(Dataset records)
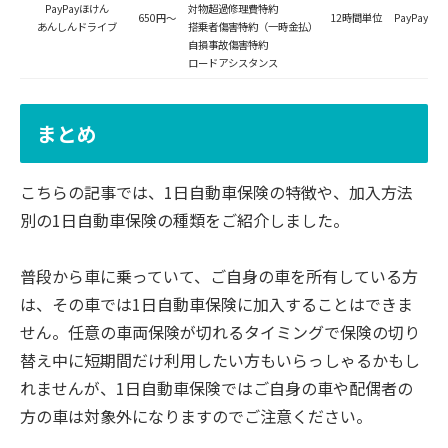
PayPayほけん
対物超過修理費特約
650円～
12時間単位
PayPay
あんしんドライブ
搭乗者傷害特約（一時金払）
自損事故傷害特約
ロードアシスタンス
まとめ
こちらの記事では、1日自動車保険の特徴や、加入方法
別の1日自動車保険の種類をご紹介しました。
普段から車に乗っていて、ご自身の車を所有している方
は、その車では1日自動車保険に加入することはできま
せん。任意の車両保険が切れるタイミングで保険の切り
替え中に短期間だけ利用したい方もいらっしゃるかもし
れませんが、1日自動車保険ではご自身の車や配偶者の
方の車は対象外になりますのでご注意ください。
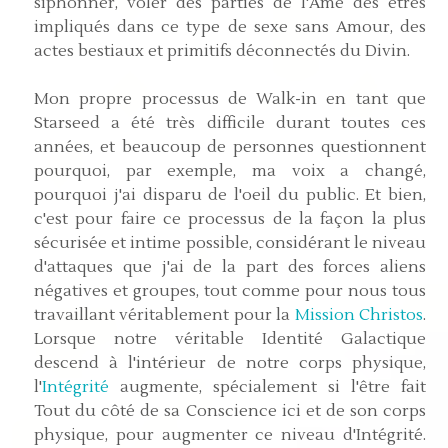
siphonner, voler des parties de l'Âme des êtres
impliqués dans ce type de sexe sans Amour, des
actes bestiaux et primitifs déconnectés du Divin.
Mon propre processus de Walk-in en tant que
Starseed a été très difficile durant toutes ces
années, et beaucoup de personnes questionnent
pourquoi, par exemple, ma voix a changé,
pourquoi j'ai disparu de l'oeil du public. Et bien,
c'est pour faire ce processus de la façon la plus
sécurisée et intime possible, considérant le niveau
d'attaques que j'ai de la part des forces aliens
négatives et groupes, tout comme pour nous tous
travaillant véritablement pour la
Mission Christos
.
Lorsque notre véritable Identité Galactique
descend à l'intérieur de notre corps physique,
l'
Intégrité
augmente, spécialement si l'être fait
Tout du côté de sa Conscience ici et de son corps
physique, pour augmenter ce niveau d'Intégrité.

» **Work request**
Return exactly the lines that begin with the one containing "搭乗者傷害特約（一時金払）" and end with the final line of the data above; include no pictures.

» **Written solution**
搭乗者傷害特約（一時金払）
自損事故傷害特約
ロードアシスタンス
まとめ
こちらの記事では、1日自動車保険の特徴や、加入方法
別の1日自動車保険の種類をご紹介しました。
普段から車に乗っていて、ご自身の車を所有している方
は、その車では1日自動車保険に加入することはできま
せん。任意の車両保険が切れるタイミングで保険の切り
替え中に短期間だけ利用したい方もいらっしゃるかもし
れませんが、1日自動車保険ではご自身の車や配偶者の
方の車は対象外になりますのでご注意ください。
siphonner, voler des parties de l'Âme des êtres
impliqués dans ce type de sexe sans Amour, des
actes bestiaux et primitifs déconnectés du Divin.
Mon propre processus de Walk-in en tant que
Starseed a été très difficile durant toutes ces
années, et beaucoup de personnes questionnent
pourquoi, par exemple, ma voix a changé,
pourquoi j'ai disparu de l'oeil du public. Et bien,
c'est pour faire ce processus de la façon la plus
sécurisée et intime possible, considérant le niveau
d'attaques que j'ai de la part des forces aliens
négatives et groupes, tout comme pour nous tous
travaillant véritablement pour la
Mission Christos
.
Lorsque notre véritable Identité Galactique
descend à l'intérieur de notre corps physique,
l'
Intégrité
augmente, spécialement si l'être fait
Tout du côté de sa Conscience ici et de son corps
physique, pour augmenter ce niveau d'Intégrité.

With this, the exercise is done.